- Brigitte Horney (right) in a scene from the film.
- Directed by: Edmond T. Gréville
- Written by: Jeffrey Dell Edmond T. Gréville Basil Mason Hugh Perceval Paul de Sainte Colombe (story)
- Produced by: Hugh Perceval
- Starring: Brigitte Horney Neil Hamilton Raymond Lovell
- Cinematography: Otto Heller
- Edited by: Ray Pitt
- Music by: Walter Goehr
- Production company: Phoenix Films
- Distributed by: Associated British Film Distributors
- Release date: 27 September 1937;
- Running time: 79 minutes
- Country: United Kingdom
- Language: English

= Secret Lives (film) =

Secret Lives (U.S. title: I Married a Spy) is a 1937 British war drama film directed by Edmond T. Gréville and starring Brigitte Horney, Neil Hamilton and Raymond Lovell. It was written by Jeffrey Dell, Gréville, Basil Mason and Hugh Perceval based on a story by Paul de Sainte Colombe, and made at Ealing Studios by the independent Phoenix Films. The screenplay concerns a young woman who is recruited into the French secret service.

==Plot==
At the outbreak of the First World War, a young German-born woman living in Paris is interned and then recruited into the French secret service for operations against Germany.

==Cast==
- Brigitte Horney as Lena Schmidt
- Neil Hamilton as Lieutenant Pierre de Montmalion
- Raymond Lovell as German Secret Service Chief
- Charles Carson as Henri
- Ivor Barnard as Baldhead
- Frederick Lloyd as French Secret Service Chief
- Leslie Perrins as J 14
- Gyles Isham as Franz Abel
- Hay Petrie as Robert Pigeon
- Ben Field as Karl Schmidt
- Ralph Truman as prison guard

== Reception ==
Kine Weekly wrote: "Rather highbrow espionage melodrama, the abstract story of which mirrors the mental rather than the physical hazards which are inevitably wrapped up in the lives of Secret Service agents. The story and much of its treatment are interesting, but there is a tendency to put camera tricks before excitement and suspense. Still, although the high-faluting direction rather restricts the entertainment's appeal, it nevertheless has, in spite of its pronounced B.B.C. flavour, qualities that are entitled to the respect of the discerning."

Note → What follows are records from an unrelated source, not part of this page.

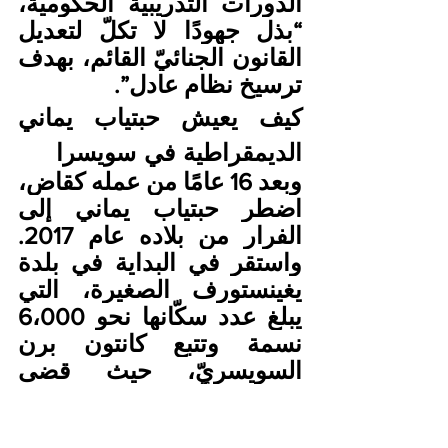
الدورات التدريبية الحكومية، 
“بذل جهودًا لا تكلّ لتعديل 
القانون الجنائيّ القائم، بهدف 
ترسيخ نظام عادل”.
كيف يعيش حبتياب يماني 
الديمقراطية في سويسرا
وبعد 16 عامًا من عمله كقاضٍ، 
اضطر حبتياب يماني إلى 
الفرار من بلاده عام 2017. 
واستقر في البداية في بلدة 
يغينستورف الصغيرة، التي 
يبلغ عدد سكّانها نحو 6،000 
نسمة وتتبع كانتون برن 
السويسريّ، حيث قضى 
الفترة الأولى من إجراءات 
لجوئه.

The Daily Film Renter wrote: "Played against a realistic war-time canvas, with settings that embrace concentration camp, Intelligence headquarters, train and Swiss locations, the action moves steadily to its climax, which, incidentally, packs considerable emotional power. Direction introduces a number of telling touches that add immeasurably to the general effect."

Variety wrote: "While the motivation behind this film is commendable, the result falls far short of the intended effect. It tries to go arty in a continental way, but doesn't make the grade, either in acting, direction or photography. ... Possibly budget limitations were responsible, but picture sags and fails to come off well. It seems headed for an obscure career at the box office."